▸ INSTRUCTIONS FOR THE TASK:
Word-for-word transcription: reproduce all of the data, but not the pictures.

LISTED ENTRIES START

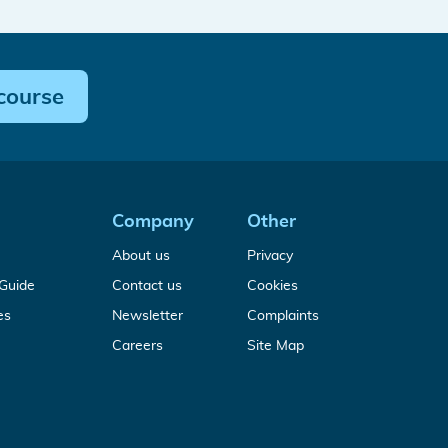
course
Company
Other
sis
About us
Privacy
A
Guide
Contact us
Cookies
free
al
Free
es
Newsletter
Complaints
Medical
rs
MDR
Device
Build
Careers
Site Map
&
Regulation
your
IVDR
guide
medical
White
device
Papers
technical
&
file
Guides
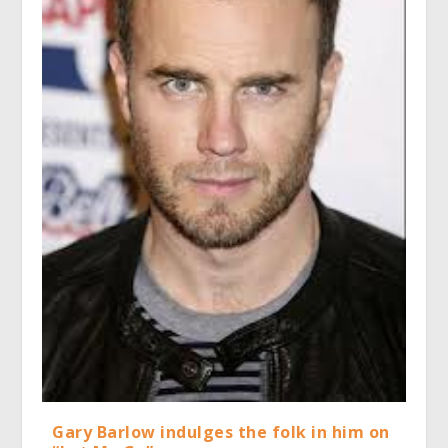
Gary Barlow indulges the folk in him on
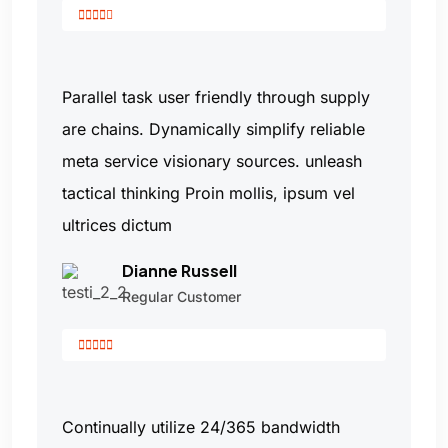
Parallel task user friendly through supply
are chains. Dynamically simplify reliable
meta service visionary sources. unleash
tactical thinking Proin mollis, ipsum vel
ultrices dictum
Dianne Russell
Regular Customer
Continually utilize 24/365 bandwidth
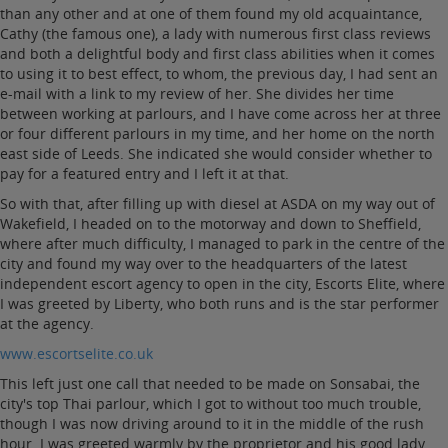
than any other and at one of them found my old acquaintance,
Cathy (the famous one), a lady with numerous first class reviews
and both a delightful body and first class abilities when it comes
to using it to best effect, to whom, the previous day, I had sent an
e-mail with a link to my review of her. She divides her time
between working at parlours, and I have come across her at three
or four different parlours in my time, and her home on the north
east side of Leeds. She indicated she would consider whether to
pay for a featured entry and I left it at that.
So with that, after filling up with diesel at ASDA on my way out of
Wakefield, I headed on to the motorway and down to Sheffield,
where after much difficulty, I managed to park in the centre of the
city and found my way over to the headquarters of the latest
independent escort agency to open in the city, Escorts Elite, where
I was greeted by Liberty, who both runs and is the star performer
at the agency.
www.escortselite.co.uk
This left just one call that needed to be made on Sonsabai, the
city's top Thai parlour, which I got to without too much trouble,
though I was now driving around to it in the middle of the rush
hour. I was greeted warmly by the proprietor and his good lady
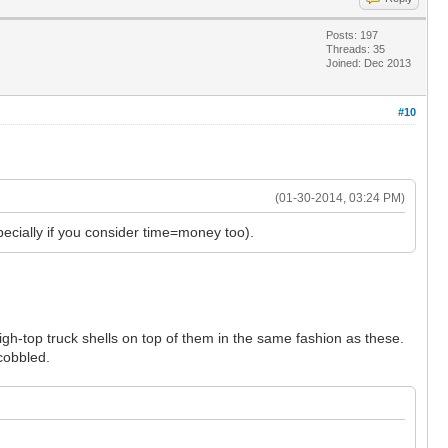
Posts: 197
Threads: 35
Joined: Dec 2013
#10
(01-30-2014, 03:24 PM)
pecially if you consider time=money too).
gh-top truck shells on top of them in the same fashion as these.
 cobbled.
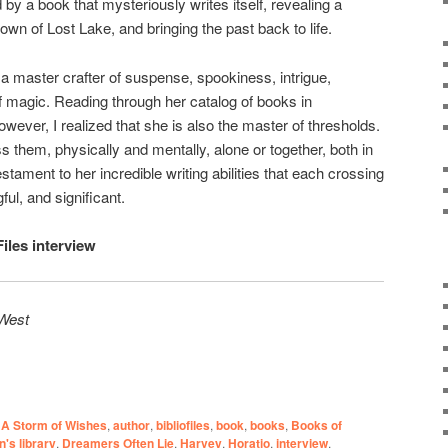
 by a book that mysteriously writes itself, revealing a
town of Lost Lake, and bringing the past back to life.
a master crafter of suspense, spookiness, intrigue,
 magic. Reading through her catalog of books in
however, I realized that she is also the master of thresholds.
 them, physically and mentally, alone or together, both in
testament to her incredible writing abilities that each crossing
ful, and significant.
Files interview
 West
A Storm of Wishes
,
author
,
bibliofiles
,
book
,
books
,
Books of
n's library
,
Dreamers Often Lie
,
Harvey
,
Horatio
,
interview
,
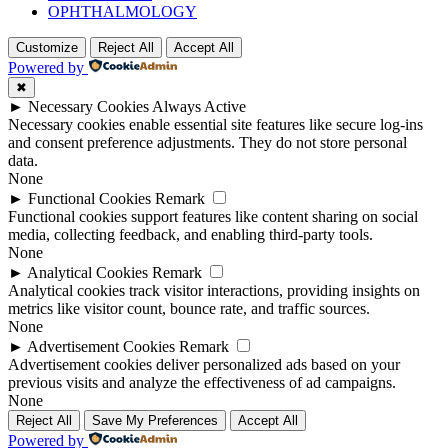
OPHTHALMOLOGY
Customize
Reject All
Accept All
Powered by
✖
►
Necessary Cookies
Always Active
Necessary cookies enable essential site features like secure log-ins
and consent preference adjustments. They do not store personal
data.
None
►
Functional Cookies
Remark
Functional cookies support features like content sharing on social
media, collecting feedback, and enabling third-party tools.
None
►
Analytical Cookies
Remark
Analytical cookies track visitor interactions, providing insights on
metrics like visitor count, bounce rate, and traffic sources.
None
►
Advertisement Cookies
Remark
Advertisement cookies deliver personalized ads based on your
previous visits and analyze the effectiveness of ad campaigns.
None
Reject All
Save My Preferences
Accept All
Powered by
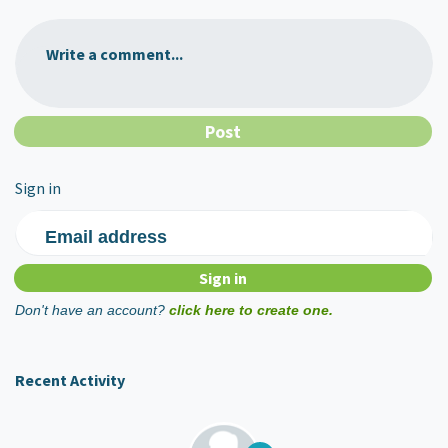
Write a comment...
Sign in
Email address
Don't have an account?
click here to create one.
Recent Activity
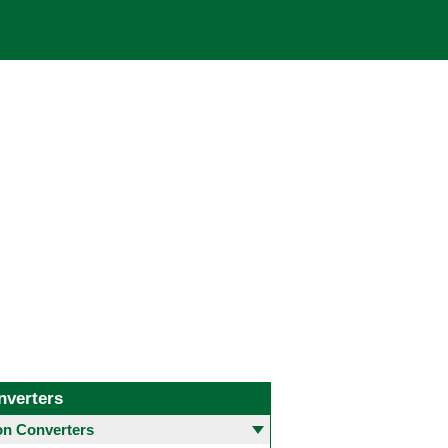
nverters
 Converters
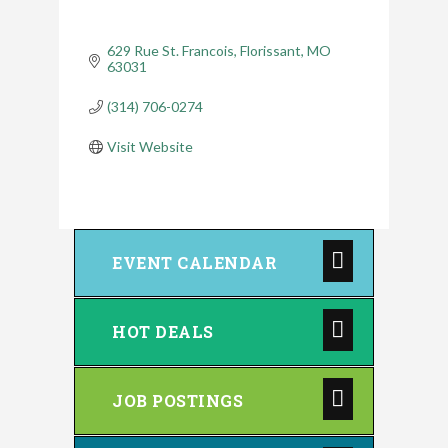
629 Rue St. Francois
Florissant
MO
63031
(314) 706-0274
Visit Website
EVENT CALENDAR
HOT DEALS
JOB POSTINGS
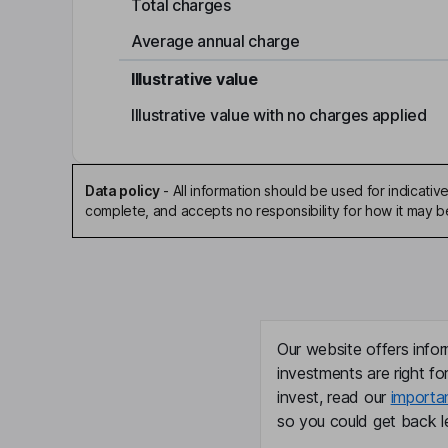
Total charges
Average annual charge
Illustrative value
Illustrative value with no charges applied
Data policy
-
All information should be used for indicat
complete, and accepts no responsibility for how it may 
Our website offers infor
investments are right fo
invest, read our
importa
so you could get back le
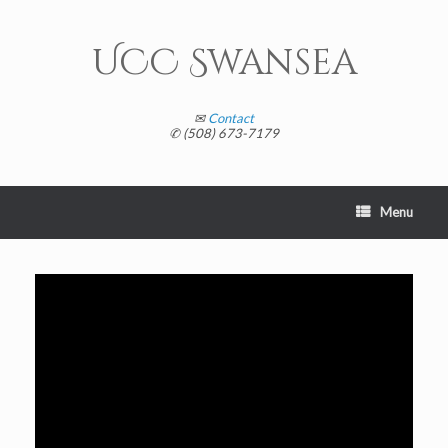
Skip
to
content
UCC Swansea
✉
Contact
✆ (508) 673-7179
Menu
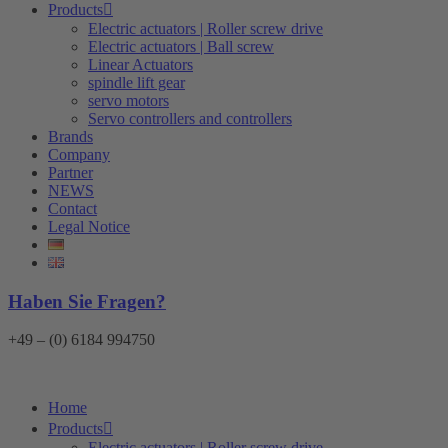
Products
Electric actuators | Roller screw drive
Electric actuators | Ball screw
Linear Actuators
spindle lift gear
servo motors
Servo controllers and controllers
Brands
Company
Partner
NEWS
Contact
Legal Notice
Haben Sie Fragen?
+49 – (0) 6184 994750
Home
Products
Electric actuators | Roller screw drive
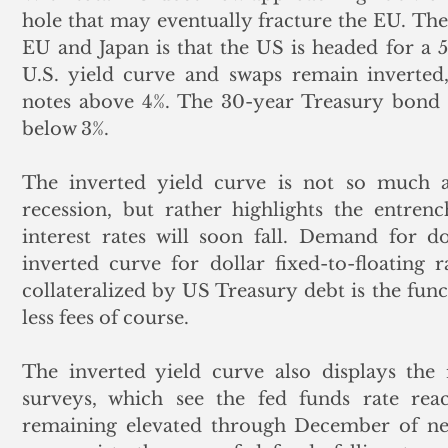
hole that may eventually fracture the EU. Th
EU and Japan is that the US is headed for a 5
U.S. yield curve and swaps remain inverted,
notes above 4%. The 30-year Treasury bond i
below 3%. 
The inverted yield curve is not so much a
recession, but rather highlights the entrenc
interest rates will soon fall. Demand for do
inverted curve for dollar fixed-to-floating 
collateralized by US Treasury debt is the funct
less fees of course. 
The inverted yield curve also displays the 
surveys, which see the fed funds rate re
remaining elevated through December of nex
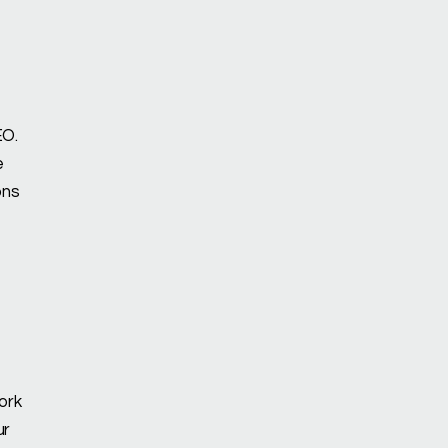
EO.
e
ons
ork
ur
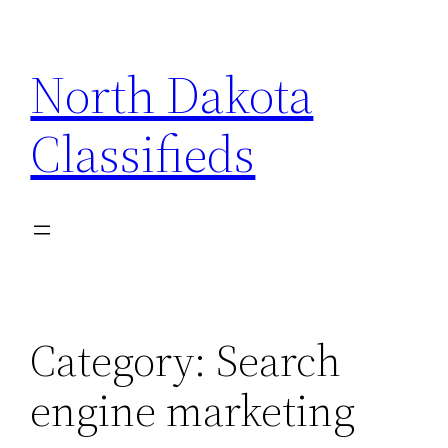
Skip
to
North Dakota
content
Classifieds
Category:
Search
engine marketing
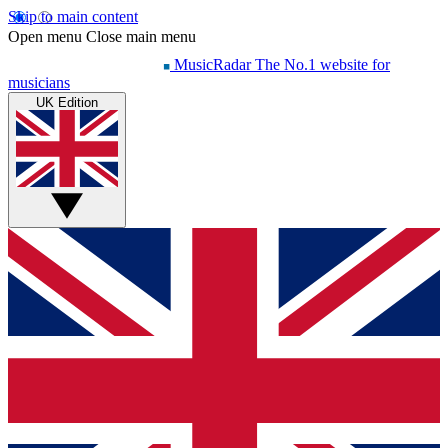
Skip to main content
Open menu
Close main menu
MusicRadar
The No.1 website for
musicians
UK Edition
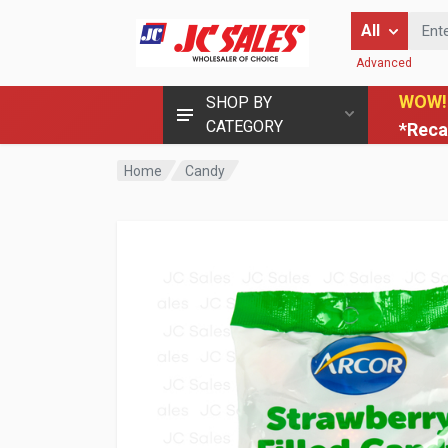
Enter Keyword
All
Advanced
WOW!
SHOP BY
CATEGORY
*Reca
Home
Candy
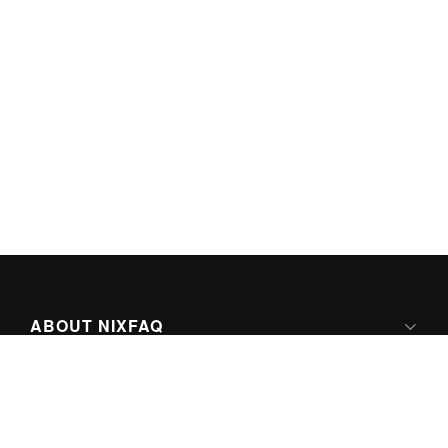
ABOUT NIXFAQ
IPV6 READY
ABOUT TECHNO FAQ DIGITAL MEDIA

LISTED ENTRIES END

▸ SOLVED PROBLEM:
course
Company
Other
sis
About us
Privacy
A
Guide
Contact us
Cookies
free
al
Free
es
Newsletter
Complaints
Medical
rs
MDR
Device
Build
Careers
Site Map
&
Regulation
your
IVDR
guide
medical
White
device
Papers
technical
&
file
Guides
Gary Barlow indulges the folk in him on
Parallel task user friendly through supply
are chains. Dynamically simplify reliable
meta service visionary sources. unleash
tactical thinking Proin mollis, ipsum vel
ultrices dictum
Dianne Russell
Regular Customer
Continually utilize 24/365 bandwidth
than any other and at one of them found my old acquaintance,
Cathy (the famous one), a lady with numerous first class reviews
and both a delightful body and first class abilities when it comes
to using it to best effect, to whom, the previous day, I had sent an
e-mail with a link to my review of her. She divides her time
between working at parlours, and I have come across her at three
or four different parlours in my time, and her home on the north
east side of Leeds. She indicated she would consider whether to
pay for a featured entry and I left it at that.
So with that, after filling up with diesel at ASDA on my way out of
Wakefield, I headed on to the motorway and down to Sheffield,
where after much difficulty, I managed to park in the centre of the
city and found my way over to the headquarters of the latest
independent escort agency to open in the city, Escorts Elite, where
I was greeted by Liberty, who both runs and is the star performer
at the agency.
www.escortselite.co.uk
This left just one call that needed to be made on Sonsabai, the
city's top Thai parlour, which I got to without too much trouble,
though I was now driving around to it in the middle of the rush
hour. I was greeted warmly by the proprietor and his good lady
Posts: 197
Threads: 35
Joined: Dec 2013
#10
(01-30-2014, 03:24 PM)
pecially if you consider time=money too).
gh-top truck shells on top of them in the same fashion as these.
 cobbled.
 by a book that mysteriously writes itself, revealing a
town of Lost Lake, and bringing the past back to life.
a master crafter of suspense, spookiness, intrigue,
 magic. Reading through her catalog of books in
however, I realized that she is also the master of thresholds.
 them, physically and mentally, alone or together, both in
testament to her incredible writing abilities that each crossing
ful, and significant.
Files interview
 West
A Storm of Wishes
,
author
,
bibliofiles
,
book
,
books
,
Books of
n's library
,
Dreamers Often Lie
,
Harvey
,
Horatio
,
interview
,
OPHTHALMOLOGY
Customize
Reject All
Accept All
Powered by
✖
►
Necessary Cookies
Always Active
Necessary cookies enable essential site features like secure log-ins
and consent preference adjustments. They do not store personal
data.
None
►
Functional Cookies
Remark
Functional cookies support features like content sharing on social
media, collecting feedback, and enabling third-party tools.
None
►
Analytical Cookies
Remark
Analytical cookies track visitor interactions, providing insights on
metrics like visitor count, bounce rate, and traffic sources.
None
►
Advertisement Cookies
Remark
Advertisement cookies deliver personalized ads based on your
previous visits and analyze the effectiveness of ad campaigns.
None
Reject All
Save My Preferences
Accept All
Powered by
Write a comment...
Sign in
Email address
Don't have an account?
click here to create one.
Recent Activity
nverters
 Converters
629 Rue St. Francois
Florissant
MO
63031
(314) 706-0274
Visit Website
EVENT CALENDAR
HOT DEALS
JOB POSTINGS
Total charges
Average annual charge
Illustrative value
Illustrative value with no charges applied
Data policy
-
All information should be used for indicat
complete, and accepts no responsibility for how it may 
Our website offers infor
investments are right fo
invest, read our
importa
so you could get back le
Skip
to
content
UCC Swansea
✉
Contact
✆ (508) 673-7179
Menu
Products
Electric actuators | Roller screw drive
Electric actuators | Ball screw
Linear Actuators
spindle lift gear
servo motors
Servo controllers and controllers
Brands
Company
Partner
NEWS
Contact
Legal Notice
Haben Sie Fragen?
+49 – (0) 6184 994750
Home
Products
Electric actuators | Roller screw drive
hole that may eventually fracture the EU. Th
EU and Japan is that the US is headed for a 5
U.S. yield curve and swaps remain inverted,
notes above 4%. The 30-year Treasury bond i
below 3%. 
The inverted yield curve is not so much a
recession, but rather highlights the entrenc
interest rates will soon fall. Demand for do
inverted curve for dollar fixed-to-floating 
collateralized by US Treasury debt is the funct
less fees of course. 
The inverted yield curve also displays the 
surveys, which see the fed funds rate re
remaining elevated through December of nex
EO.
e
ons
ork
ur
Skip
to
North Dakota
content
Classifieds
Category:
Search
engine marketing
Skip to main content
Open menu
Close main menu
MusicRadar
The No.1 website for
musicians
UK Edition
Enter Keyword
All
Advanced
WOW!
SHOP BY
CATEGORY
*Reca
Home
Candy
ABOUT NIXFAQ
IPV6 READY
ABOUT TECHNO FAQ DIGITAL MEDIA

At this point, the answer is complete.